The breakthrough came with the work of Lageman, Pool and Seffinga in 1987, who focused on electromigration and patented the use of circulating electrolytes. Work included the use of ion permeable wells to hold the anolyte and catholyte and managing the pH and other electrolyte conditions within the electrode casings, considered to be the critical element in controlling system performance. The success of electro-remediation as a means of remediating land contaminated with heavy metals, cyanides, arsenic and many other toxic pollutants is based on these principles.
Electrokinetic remediation is currently deployed in three ways. Insitu methods involve electrodes placed directly on the ground. Remediation is achieved with minimal disturbance to the site, as at Nieuwpoort. In batch remediation, contaminated material is transported to a batch facility and treated off site. Finally, an electrokinetic ring fence (EKRF) uses a chain of electrode pairs in the ground to stop migration of contaminated groundwater from a source point.

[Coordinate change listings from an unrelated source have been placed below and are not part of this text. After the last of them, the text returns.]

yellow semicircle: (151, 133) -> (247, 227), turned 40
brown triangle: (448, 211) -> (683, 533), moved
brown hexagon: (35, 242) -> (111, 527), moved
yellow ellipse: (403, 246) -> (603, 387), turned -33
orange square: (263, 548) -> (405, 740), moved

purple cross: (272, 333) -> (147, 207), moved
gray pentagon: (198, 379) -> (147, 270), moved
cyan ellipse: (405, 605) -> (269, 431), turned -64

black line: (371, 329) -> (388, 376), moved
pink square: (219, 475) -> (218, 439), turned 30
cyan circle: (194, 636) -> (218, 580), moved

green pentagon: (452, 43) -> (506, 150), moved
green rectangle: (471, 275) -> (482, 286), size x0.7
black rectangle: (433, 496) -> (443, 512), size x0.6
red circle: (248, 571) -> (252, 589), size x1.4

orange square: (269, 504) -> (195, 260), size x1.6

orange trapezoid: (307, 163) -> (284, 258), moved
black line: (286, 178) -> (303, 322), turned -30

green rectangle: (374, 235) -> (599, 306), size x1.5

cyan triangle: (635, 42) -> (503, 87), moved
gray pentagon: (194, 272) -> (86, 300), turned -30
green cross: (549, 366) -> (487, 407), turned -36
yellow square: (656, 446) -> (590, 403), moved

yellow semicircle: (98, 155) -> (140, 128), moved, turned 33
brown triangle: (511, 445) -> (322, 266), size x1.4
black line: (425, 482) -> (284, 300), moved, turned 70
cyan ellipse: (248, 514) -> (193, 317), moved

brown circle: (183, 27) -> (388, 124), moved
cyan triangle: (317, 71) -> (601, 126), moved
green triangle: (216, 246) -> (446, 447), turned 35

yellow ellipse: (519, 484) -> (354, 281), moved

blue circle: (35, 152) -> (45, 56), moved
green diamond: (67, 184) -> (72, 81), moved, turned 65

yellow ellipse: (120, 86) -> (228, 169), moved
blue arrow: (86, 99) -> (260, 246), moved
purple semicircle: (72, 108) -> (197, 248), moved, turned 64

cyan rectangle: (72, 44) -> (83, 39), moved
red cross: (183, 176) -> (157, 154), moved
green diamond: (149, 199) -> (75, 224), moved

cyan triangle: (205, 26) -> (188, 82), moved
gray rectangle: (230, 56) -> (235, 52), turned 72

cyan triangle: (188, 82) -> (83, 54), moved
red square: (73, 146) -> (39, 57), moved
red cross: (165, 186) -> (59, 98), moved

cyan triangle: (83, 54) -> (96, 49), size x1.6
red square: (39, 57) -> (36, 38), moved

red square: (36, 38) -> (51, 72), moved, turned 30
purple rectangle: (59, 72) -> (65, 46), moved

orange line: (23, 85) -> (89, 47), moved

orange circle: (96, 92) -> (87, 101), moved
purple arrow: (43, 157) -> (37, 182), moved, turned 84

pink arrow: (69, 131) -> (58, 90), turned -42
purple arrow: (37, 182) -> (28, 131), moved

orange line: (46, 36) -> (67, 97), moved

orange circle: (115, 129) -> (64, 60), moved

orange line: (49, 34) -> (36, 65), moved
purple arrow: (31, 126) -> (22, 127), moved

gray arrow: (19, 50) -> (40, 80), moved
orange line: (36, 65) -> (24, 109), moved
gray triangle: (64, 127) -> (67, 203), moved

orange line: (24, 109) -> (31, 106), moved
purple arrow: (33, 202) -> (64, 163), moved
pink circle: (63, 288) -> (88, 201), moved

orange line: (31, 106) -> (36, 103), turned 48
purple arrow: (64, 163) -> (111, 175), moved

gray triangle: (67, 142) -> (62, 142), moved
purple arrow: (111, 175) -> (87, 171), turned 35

Lageman appreciates that electrokenetics is not the 'be all and end all' for soil remediation, but 'with the enthusiasm of my colleagues, we have developed a set of powerful tools that can remediate land completely for any future use. Resources recovery is the fast track to having our technology accepted by commercial organisations.'
But he says that 'departments of the environment and other agencies in many countries are still on a slow learning curve due to a few false starts, set-backs and unrealistic expectations.'
'If we don't grasp the nettle of toxic contamination then it will not just be the politicians who will be shouting. We all will,' he warns.